Les nouveaux autocrates

Publié le 21 avril 2017


On ne peut que déplorer le triste état de la démocratie. Elle était déjà diminuée depuis plusieurs années par le pouvoir des grandes entreprises et leur armée de lobbyistes qui dictent aux gouvernements les politiques à adopter. Et voilà qu’apparaissent maintenant des chefs d’État autoritaires, campés à l’extrême-droite, et qui gouvernent en appliquant fièrement des idées que l’on croyait disparues du spectre politique.

La liste est longue et inquiétante : on les retrouve à la tête des plus grandes puissances, comme Donald Trump aux États-Unis, Vladimir Poutine en Russie, Narendra Modi en Inde. Et dans d’autres pays importants, comme Viktor Orbán en Hongrie, Rodrigo Duterte en Indonésie, Tayyip Erdogan en Turquie. Avec d’autres victoires possibles, comme celle de Marine Le Pen en France. Sans oublier ces autres pays où l’extrême-droite est en nette progression.

Ces chefs politiques gouvernent bien sûr de façons différentes les uns des autres, dans des contextes très dissemblables. Mais ils partagent quelques caractéristiques : conservatisme radical, stigmatisation des étrangers, des femmes, des LGBTQ, comportements autoritaires. Malgré leur radicalisme, ils ont été élus démocratiquement — bien que les marges de la démocratie soient très variables d’un pays à l’autre — et s’appuient sur un soutien solide d’une frange importante de la population.
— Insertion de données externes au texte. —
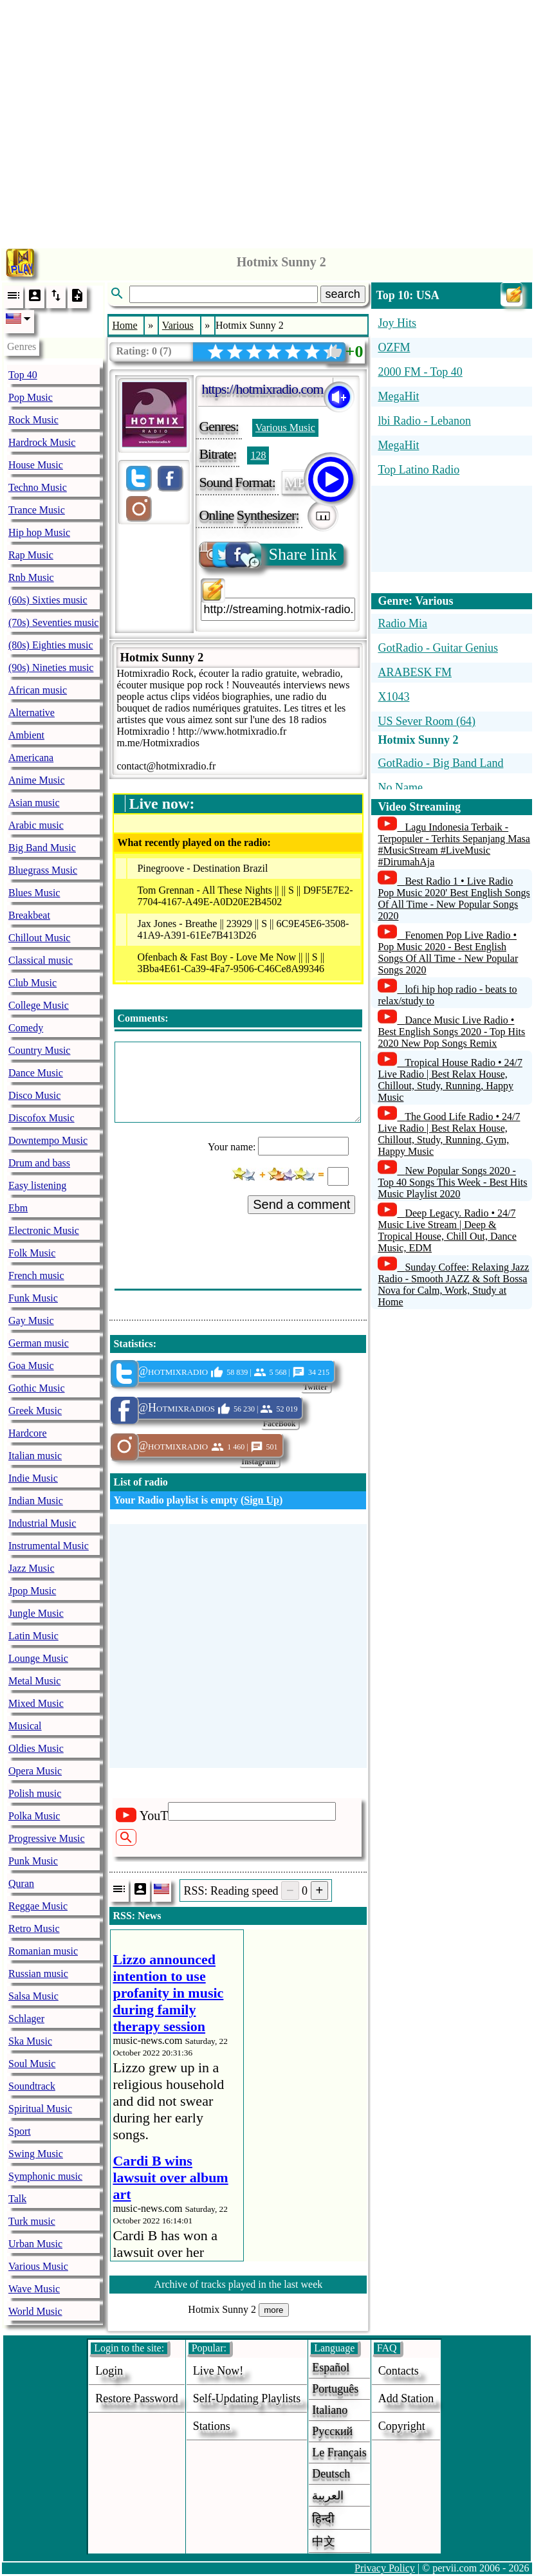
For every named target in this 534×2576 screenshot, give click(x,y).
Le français (339, 2452)
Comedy (25, 1027)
Bien peu de personnes auraient pu anticiper un pareil virage, une telle soumission consentie. Après la chute des dictatures, au lendemain de l’effondrement du communisme, et en suivant le cours d’une évolution qui doit tenir compte du bien du plus grand nombre, ne cheminions-nous pas, de façon chaotique et désordonnée, vers un avenir meilleur ?

On n’en finira plus de chercher des explications à ces difficiles changements, et aucune ne semblera satisfaisante. Mais sûrement faut-il jeter un regard du côté de la crise de 2007-2008, et considérer le système économique qui l’a provoquée. Les maux qui en sont découlés ne sont toujours par réglés : mesures d’austérité privant les populations d’un bon filet social, appauvrissement, croissance des inégalités.

Et surtout, une très grande insécurité concernant le travail. Les conditions de chacun deviennent plus difficiles par la précarisation, par la concurrence féroce que doivent se livrer les travailleurs et les travailleuses de tous les pays et par les avantages inacceptables et sans le moindre compromis que l’on accorde aux actionnaires aux dépens de tout le reste de la population.

S’attaquer à la racine de ces problèmes, démanteler un système économique au service des plus puissants semble un objectif inatteignable, trop compliqué. Il est plus facile de chercher d’autres cibles, le voisin étranger, les autres minorités, d’envisager un repli à l’intérieur de ses frontières, commencer à se sauver soi-même contre le reste du monde menaçant et envahissant. On cherche alors pour diriger le pays un père Fouettard qui rétablira l’ordre.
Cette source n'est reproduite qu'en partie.